Do you want some more facts and figures?  In our most populous continent (Asia), only 44% of the adult respondents have heard of the Holocaust and of that 44%, 41% say it was a myth or an exaggeration.   Indeed, less than one out of four Asians affirmatively responded that the Holocaust “has been described fairly by history.”  

The ADL survey examined the attitudes of 102 countries, and here in the US the percentage of anti-Semites was only 9 – which ranked us tied for 7th (or 95th, depending on your perspective).   That is why we Americans tend not to appreciate how much anti-Semitism is alive and well in this world.  And that could explain why one-sided diatribes against Israel are all the rage among certain corners of the American left, including even among leftist Jews – they truly don’t appreciate that the Palestinians aren’t the only group in the Middle East fighting a war based on justice and the need for self-determination. 

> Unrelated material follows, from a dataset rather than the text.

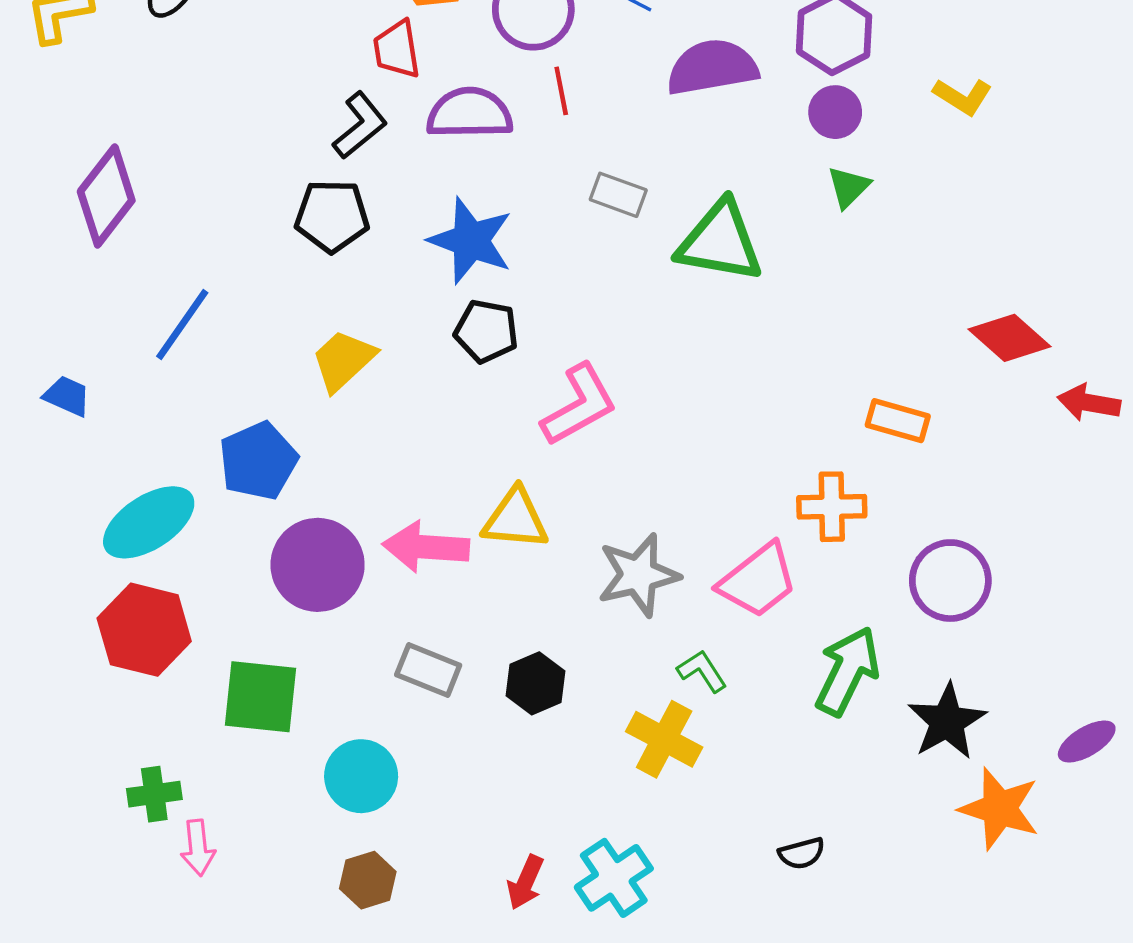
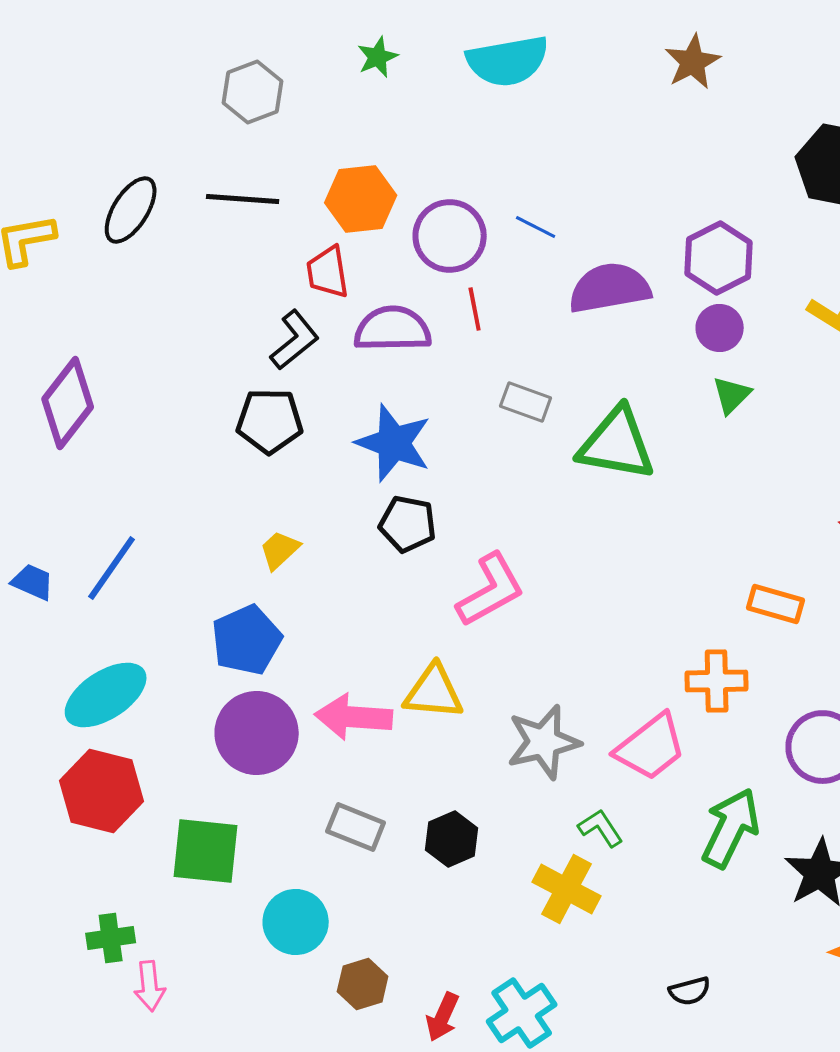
blue line: (182, 324) -> (112, 568), moved
yellow trapezoid: (343, 360) -> (280, 550), size x0.7
blue pentagon: (258, 461) -> (247, 640), moved
brown hexagon: (368, 880) -> (363, 984), moved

Personally, my own combination of Judaism and Zionism impels me to argue passionately for Palestinian rights, including their own claim to self-determination in a land that is not dominated by a foreign occupier.  But damned if I’m going to sit back and nod while people equate Zionism with racism and/or deny that Zionism has even the slightest connection to anti-Semitism.   And when I hear that trope from Jews, I just keep thinking about Patty Hearst and the Stockholm Syndrome (i.e., the all-too-common phenomenon epitomized by hostages, like Patty Hearst when she was kidnapped in 1974, who come to identify with their captors).  In this case, it’s not the Palestinians who are the captors of the Jewish left.  It’s that the rest of the world has beaten down the Jewish people for millennia, continues in large part to resent the Jews, and the state of Israel is thankfully our primary refuge to put an end to that insanity … but so many members of the Jewish left who truly are not in their bones anti-Semitic have joined the vanguard of the largely anti-Semitic chorus that is calling for an end to any Middle Eastern state that self-identifies as “Jewish.” 

For Jews to feel free to criticize Israeli policies (like the Settlements) and call for reconciliation with our Palestinian cousins is beautiful and necessary.  But for them to engage in such criticism without pointing out that they too belong to a people of victims who are fully deserving of their own state is, quite frankly, hard for me to stomach.   Many anti-Zionist Jews, no less than Patty Hearst, have fallen prey to their captors – only in this case they’ve been “captured” by the anti-Semites who have slaughtered, ghettoized, dehumanized and despised our people and whose descendants now think that we have too much power and are uppity and racist insofar as we demand the very thing that they have in so many of the countries listed above: a state for one’s own people.    

The truth is, though, that this story will have a happy ending for the philo-Semite – or at least a happier ending than for our Palestinian cousins who are being misled into dreaming about a solution that isn’t likely to come any time soon.   The Stockholm Syndrome might be here to stay, but so too is the Jewish State.  Those who support the boycott-Israel movement or otherwise wish to see the demise of Zionism may indeed live long enough to see the last Holocaust survivor depart from this earth, but those survivors will be replaced by other Zionists who shall keep the dream alive.  You see, it is a terrible thing for Jews to wash away Palestinian history (which is why I showed up on Thursday to sincerely and compassionately learn more about it).  But it is every bit as terrible for the hard-left to wash away Jewish history.  And once you steep yourself in Jewish history, it’s hard to be a passionate anti-Zionist…. unless, of course, your hero is the young Patty Hearst.